Мужчина, женщина, ребенок Сигал Эрик
— Да, мистер Беквит.
— Насколько серьезен перитонит?
— Как вам сказать… У маленьких детей это штука довольно рискованная.
— То есть? Дело может кончиться плохо?
— Ммм… иногда у маленьких детей…
— О боже!
— Доктор Шелтон великолепный хирург, мистер Беквит.
— И все же не исключено, что он может умереть?
— Да, мистер Беквит, — тихо сказал врач.
— Алло, Шейла?
— Роберт! Я страшно беспокоюсь. Как он?
— У него аппендицит. Сейчас идет операция.
— Может, мне приехать?
— Нет. Не нужно. Оставайся с девочками. Я позвоню. Как только что-нибудь выяснится.
— Он поправится? — спросила она, чувствуя по голосу, что Роберт в ужасе.
— Да, конечно поправится, — отвечал он, пытаясь своей притворной уверенностью убедить хотя бы ее.
— Ладно, как только что-то выяснится, сразу же позвони. Пожалуйста, милый. Девочки тоже очень беспокоятся.
— Да, да. Не волнуйтесь. Передай им от меня привет.
Роберт положил трубку, вернулся на свой стул и уронил голову на руки. И наконец дал волю глубокому отчаянию, которое в течение последних шести часов каким-то чудом удавалось подавить.
27
— Блестящий доклад, Роберт, — сказал Робин Тэйлор из Оксфорда.
— Comme d'habitude[22], — сказал Рене Монкурже из Сорбонны.
— Особенно, если учесть ваше долгое и трудное путешествие, — добавил Даниэль Моултон, шеф представительства корпорации IBM в Монпелье. — Одна только поездка сюда во время всех этих забастовок — прямо-таки геройский подвиг.

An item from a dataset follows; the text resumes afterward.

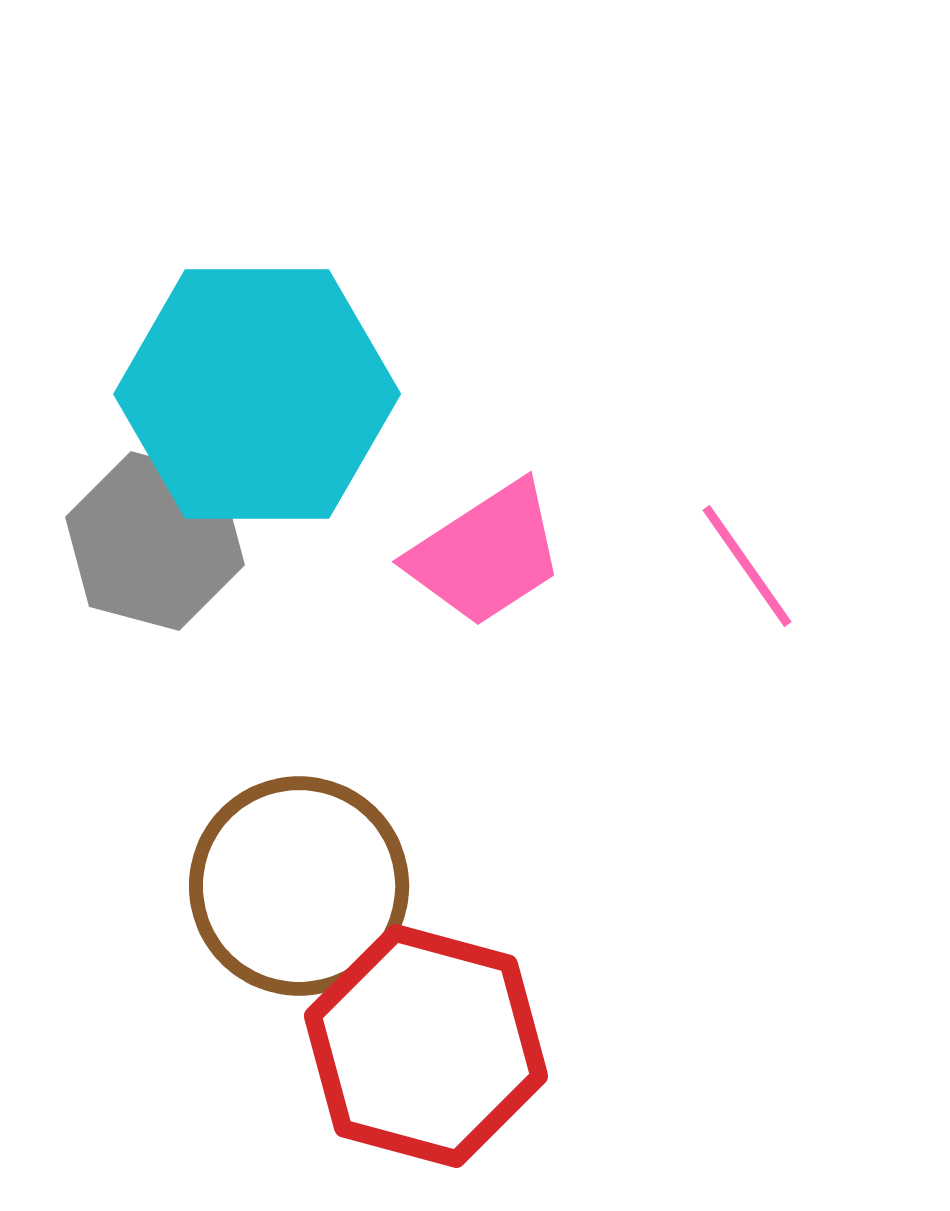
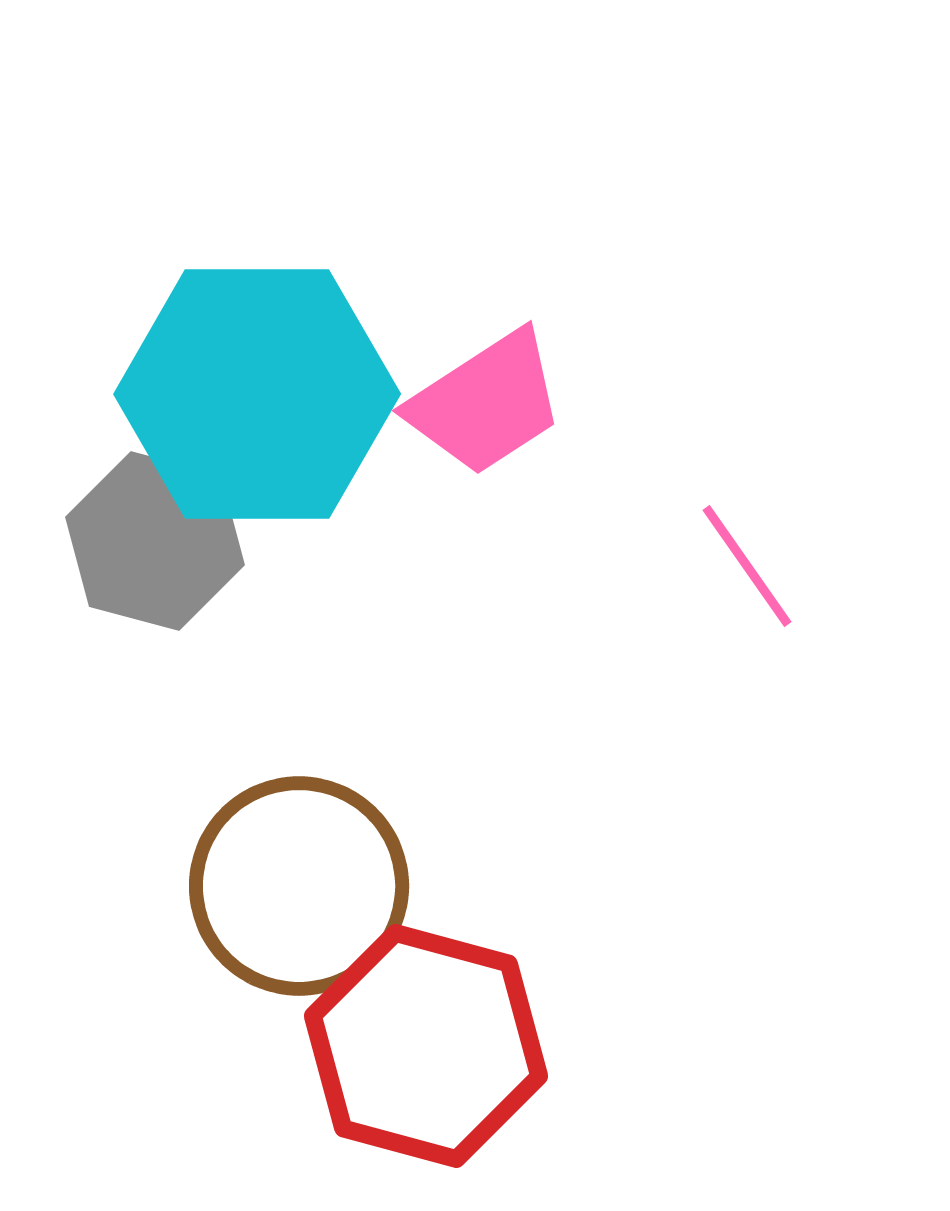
pink trapezoid: moved 151 px up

Да, поездка на юг Франции в бурные дни мая 1968 года была для Роберта Беквита подвигом, достойным Геркулеса. Причем труднее всего оказалась не необходимость лететь в Барселону, чтобы на взятом там напрокат автомобиле-развалюхе перебираться через Пиренеи, а потом пилить до самого Монпелье, а то, что эту поездку пришлось совершить в обществе коллеги по имени Герберт Гаррисон.
Ибо вместо того, чтобы восхищаться природой и красотой Средиземного моря, Гаррисон непрерывно разглагольствовал об университетских делах, и главным образом о том, почему он не любит своих коллег.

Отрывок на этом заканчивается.